(Records from a collection)
=== Begin Enclosure ===

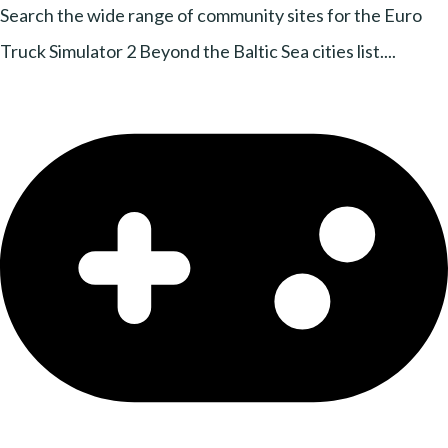
Search the wide range of community sites for the Euro
Truck Simulator 2 Beyond the Baltic Sea cities list....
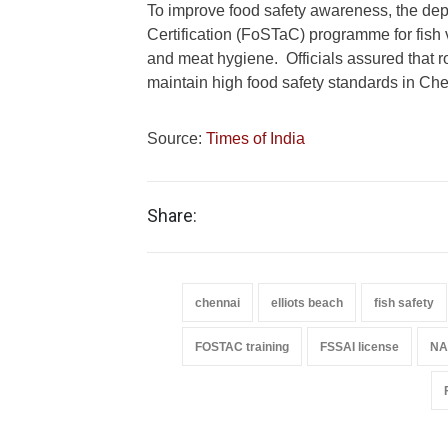
To improve food safety awareness, the dep
Certification (FoSTaC) programme for fish v
and meat hygiene. Officials assured that rou
maintain high food safety standards in Che
Source:
Times of India
Share:
chennai
elliots beach
fish safety
FOSTAC training
FSSAI license
NAB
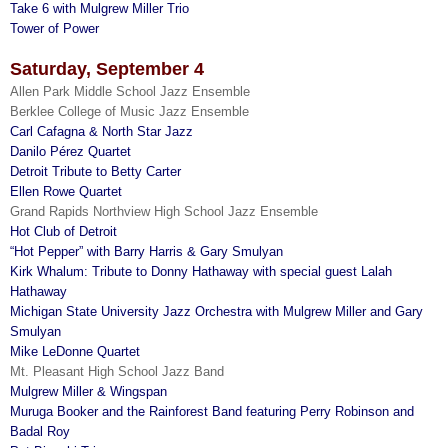
Take 6 with Mulgrew Miller Trio
Tower of Power
Saturday, September 4
Allen Park Middle School Jazz Ensemble
Berklee College of Music Jazz Ensemble
Carl Cafagna & North Star Jazz
Danilo Pérez Quartet
Detroit Tribute to Betty Carter
Ellen Rowe Quartet
Grand Rapids Northview High School Jazz Ensemble
Hot Club of Detroit
“Hot Pepper” with Barry Harris & Gary Smulyan
Kirk Whalum: Tribute to Donny Hathaway with special guest Lalah
Hathaway
Michigan State University Jazz Orchestra with Mulgrew Miller and Gary
Smulyan
Mike LeDonne Quartet
Mt. Pleasant High School Jazz Band
Mulgrew Miller & Wingspan
Muruga Booker and the Rainforest Band featuring Perry Robinson and
Badal Roy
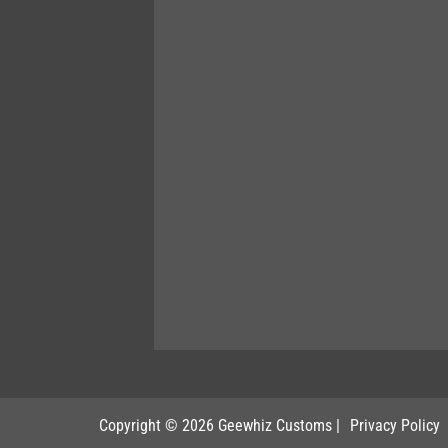
Copyright © 2026 Geewhiz Customs
|
Privacy Policy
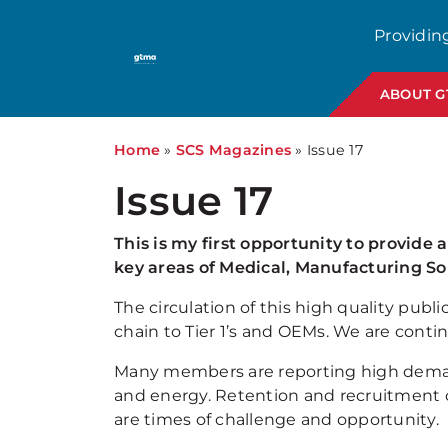
Providin
ABOUT 
Home
»
SCS Magazines
»
Issue 17
Issue 17
This is my first opportunity to provide 
key areas of Medical, Manufacturing S
The circulation of this high quality p
chain to Tier 1’s and OEMs. We are conti
Many members are reporting high demand 
and energy. Retention and recruitment o
are times of challenge and opportunity.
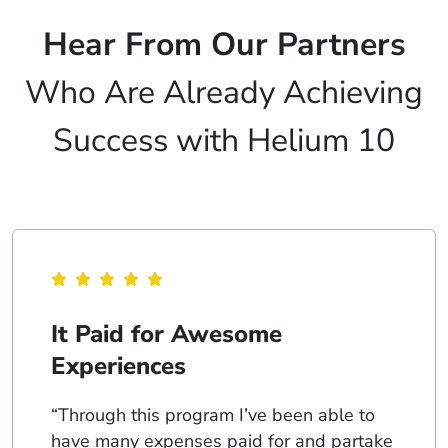
Hear From Our Partners
Who Are Already Achieving
Success with Helium 10
It Paid for Awesome
Experiences
“Through this program I’ve been able to
have many expenses paid for and partake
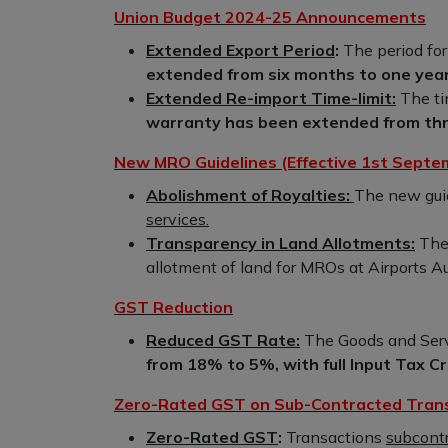
Union Budget 2024-25 Announcements
Extended Export Period
:
The period for
extended from six months to one year
Extended Re-import Time-limit:
The ti
warranty has been extended from thre
New MRO Guidelines (Effective 1st Septe
Abolishment of Royalties:
The new gui
services.
Transparency in Land Allotments:
Ther
allotment of land for MROs at Airports Aut
GST Reduction
Reduced GST Rate:
The Goods and Serv
from 18% to 5%, with full Input Tax Cre
Zero-Rated GST on Sub-Contracted Tran
Zero-Rated GST
:
Transactions
subcontr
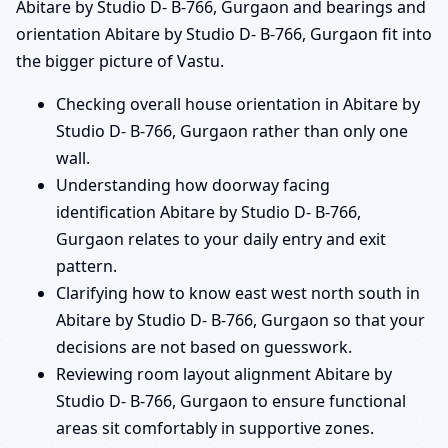
Abitare by Studio D- B-766, Gurgaon and bearings and
orientation Abitare by Studio D- B-766, Gurgaon fit into
the bigger picture of Vastu.
Checking overall house orientation in Abitare by
Studio D- B-766, Gurgaon rather than only one
wall.
Understanding how doorway facing
identification Abitare by Studio D- B-766,
Gurgaon relates to your daily entry and exit
pattern.
Clarifying how to know east west north south in
Abitare by Studio D- B-766, Gurgaon so that your
decisions are not based on guesswork.
Reviewing room layout alignment Abitare by
Studio D- B-766, Gurgaon to ensure functional
areas sit comfortably in supportive zones.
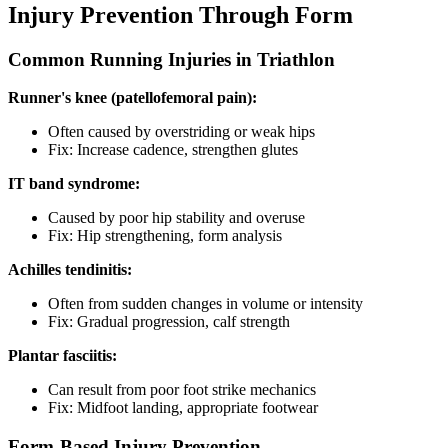
Injury Prevention Through Form
Common Running Injuries in Triathlon
Runner's knee (patellofemoral pain):
Often caused by overstriding or weak hips
Fix: Increase cadence, strengthen glutes
IT band syndrome:
Caused by poor hip stability and overuse
Fix: Hip strengthening, form analysis
Achilles tendinitis:
Often from sudden changes in volume or intensity
Fix: Gradual progression, calf strength
Plantar fasciitis:
Can result from poor foot strike mechanics
Fix: Midfoot landing, appropriate footwear
Form-Based Injury Prevention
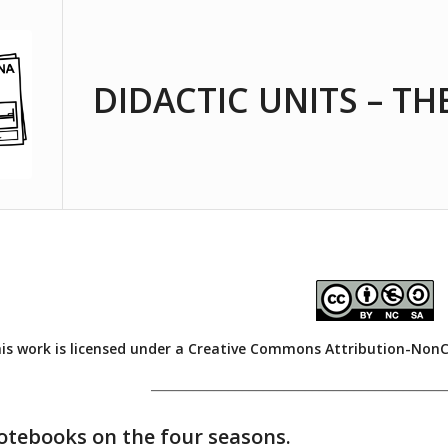
DIDACTIC UNITS – TH
is work is licensed under a
Creative Commons Attribution-NonCom
__________________________________________
notebooks on the four seasons.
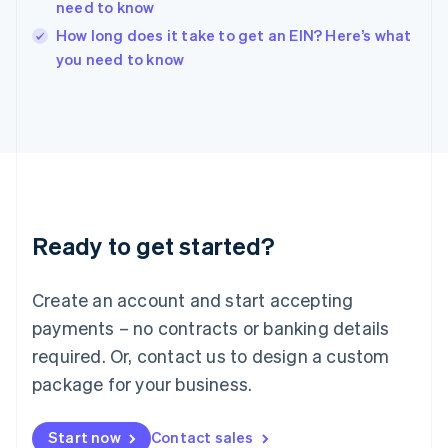
need to know
Ireland
English
How long does it take to get an EIN? Here’s what
Italy
you need to know
Italiano
English
Japan
日本語
English
Latvia
English
Liechtenstein
Deutsch
English
Lithuania
Ready to get started?
English
Luxembourg
Français
Deutsch
English
Create an account and start accepting
Mainland China
简体中文
English
payments – no contracts or banking details
Malaysia
required. Or, contact us to design a custom
English
简体中文
Malta
package for your business.
English
Mexico
Start now
Contact sales
Español
English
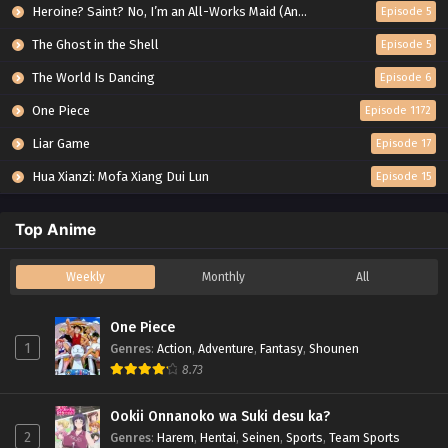
Heroine? Saint? No, I’m an All-Works Maid (And Proud of It)!
Episode 5
The Ghost in the Shell
Episode 5
The World Is Dancing
Episode 6
One Piece
Episode 1172
Liar Game
Episode 17
Hua Xianzi: Mofa Xiang Dui Lun
Episode 15
Top Anime
Weekly
Monthly
All
One Piece
1
Genres
:
Action
,
Adventure
,
Fantasy
,
Shounen
8.73
Ookii Onnanoko wa Suki desu ka?
2
Genres
:
Harem
,
Hentai
,
Seinen
,
Sports
,
Team Sports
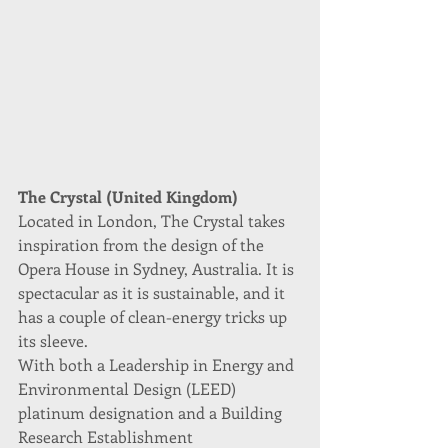
The Crystal (United Kingdom)
Located in London, The Crystal takes 
inspiration from the design of the 
Opera House in Sydney, Australia. It is 
spectacular as it is sustainable, and it 
has a couple of clean-energy tricks up 
its sleeve.
With both a Leadership in Energy and 
Environmental Design (LEED) 
platinum designation and a Building 
Research Establishment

=== End Enclosure ===

Problem to work on: With the pictures excluded, transcribe word for word only the lines from the one containing "Can result from poor foot strike mechanics" through the last line of the records.

Completed task:
Can result from poor foot strike mechanics
Fix: Midfoot landing, appropriate footwear
Form-Based Injury Prevention
DIDACTIC UNITS – TH
is work is licensed under a
Creative Commons Attribution-NonCom
__________________________________________
notebooks on the four seasons.
need to know
Ireland
English
How long does it take to get an EIN? Here’s what
Italy
you need to know
Italiano
English
Japan
日本語
English
Latvia
English
Liechtenstein
Deutsch
English
Lithuania
Ready to get started?
English
Luxembourg
Français
Deutsch
English
Create an account and start accepting
Mainland China
简体中文
English
payments – no contracts or banking details
Malaysia
required. Or, contact us to design a custom
English
简体中文
Malta
package for your business.
English
Mexico
Start now
Contact sales
Español
English
Heroine? Saint? No, I’m an All-Works Maid (And Proud of It)!
Episode 5
The Ghost in the Shell
Episode 5
The World Is Dancing
Episode 6
One Piece
Episode 1172
Liar Game
Episode 17
Hua Xianzi: Mofa Xiang Dui Lun
Episode 15
Top Anime
Weekly
Monthly
All
One Piece
1
Genres
:
Action
,
Adventure
,
Fantasy
,
Shounen
8.73
Ookii Onnanoko wa Suki desu ka?
2
Genres
:
Harem
,
Hentai
,
Seinen
,
Sports
,
Team Sports
The Crystal (United Kingdom)
Located in London, The Crystal takes 
inspiration from the design of the 
Opera House in Sydney, Australia. It is 
spectacular as it is sustainable, and it 
has a couple of clean-energy tricks up 
its sleeve.
With both a Leadership in Energy and 
Environmental Design (LEED) 
platinum designation and a Building 
Research Establishment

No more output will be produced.